So Pop Culture Happy Hour's most recent podcast is a discussion of American Idol, which is a show I used to watch quite fixedly, and I think it's funny/interesting that a lot of the discussion on the podcast was centered around the question, "When did you stop watching?" As if it were a given that pretty much everyone had.
I gave up ages ago myself, though I had to go look up the Wiki to figure out when. Before I did that, I had to really think about it. The last thing I could remember was Adam Lambert, which is a strange way to put it, but it's true. It's like I'd been knocked upside the head by the juggernaut that is (was) American Idol, and my tunnel vision narrowed to Adam Lambert and then I lost consciousness.
I can't remember if I finished that season (which, it turns out, was Season 8) or gave up partway through, but I know I didn't watch any of Season 9. From time to time I've tuned in to the auditions to see if anyone sparks my interest, but the more you watch, the more manufactured the drama appears. To be sure, it's always been manufactured, but like anything you're overexposed to, it becomes so much more obvious after a while. And that becomes annoying. It's like . . . You're fine to go watch a theatrical production. You know the sets are sets. But if every play you ever saw used the same set pieces? While the actors kept trying to make you believe they were real? You'd be like, "Get the fuck outta my face. Seriously." What was magical loses its luster, and suddenly you never want to see another play again. Because you've seen everything they can possibly do with those stupid sets.
That was a crap metaphor, but I hope you see my point. What was fun is now just a long, involved process. And when it became increasingly clear that the winners may or may not actually have careers (I was really pulling for David Cook there), it began to feel like there was nothing actually at stake. Runners up were having chart-topping singles while winners went nowhere. So it didn't really matter who won.
If I'm honest, I probably began the slide away from Idol when Daughtry got voted off in Season 5. I'm glad he's had a solid career in the aftermath. And whatever happened to Taylor Hicks? See what I mean by it not mattering? And if there's nothing at stake, the reasons to watch (or vote) dwindle.
For me, motivation to watch continued to erode as the chosen contestants got increasingly uninteresting to me (translation: I got older and am too stuck in my music preferences to deal with these young whippersnappers), and when judges I knew and loved began walking away as well. I did make a half-hearted attempt to try the show again when Harry Connick Jr. came on; I worked with him a while back and he's lovely, someone whose judgement [in music] I would certainly trust. But I just couldn't muster any enthusiasm. Whatever I'd liked in Idol early on was gone, or I'd grown out of it or something.
Truth is, I don't do reality television any more. I had a fair run with Idol and also enjoyed Survivor for a while, but then the market got crowded and I began missing scripted drama and characters.

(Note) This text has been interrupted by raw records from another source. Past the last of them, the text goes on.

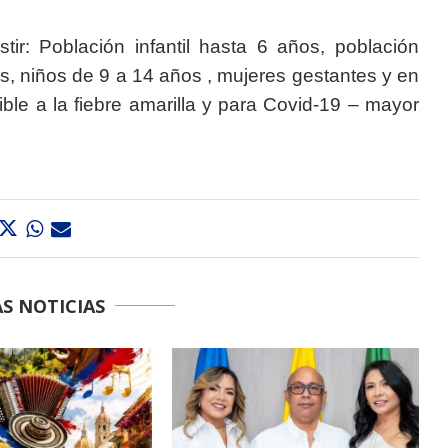
ir: Población infantil hasta 6 años, población
os, niños de 9 a 14 años , mujeres gestantes y en
ible a la fiebre amarilla y para Covid-19 – mayor
S NOTICIAS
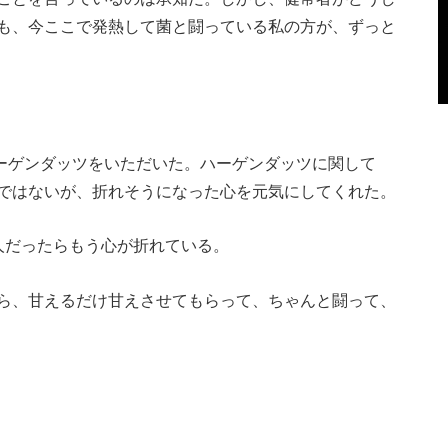
も、今ここで発熱して菌と闘っている私の方が、ずっと
ーゲンダッツをいただいた。ハーゲンダッツに関して
ではないが、折れそうになった心を元気にしてくれた。
人だったらもう心が折れている。
ら、甘えるだけ甘えさせてもらって、ちゃんと闘って、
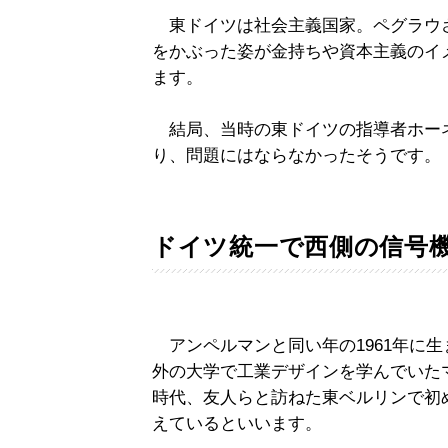
東ドイツは社会主義国家。ペグラウ
をかぶった姿が金持ちや資本主義のイ
ます。
結局、当時の東ドイツの指導者ホー
り、問題にはならなかったそうです。
ドイツ統一で西側の信号
アンペルマンと同い年の1961年に
外の大学で工業デザインを学んでいた
時代、友人らと訪ねた東ベルリンで初
えているといいます。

As a writer, I have great appreciation for the work that goes into scripted television. And you can tell me up, down, and backward that reality TV is just as much work or more, but I'll never "get it." It feels so much more forced to me. It feels like gossip and backstabbing. I know some people relish those things, but I do not.
American Idol is now entering its 15th and final season. And I still have no desire to go back and try watching it again. All these singers sound alike to me these days anyway. Guess it's time to go sit on the front porch and grumble at the neighborhood kids.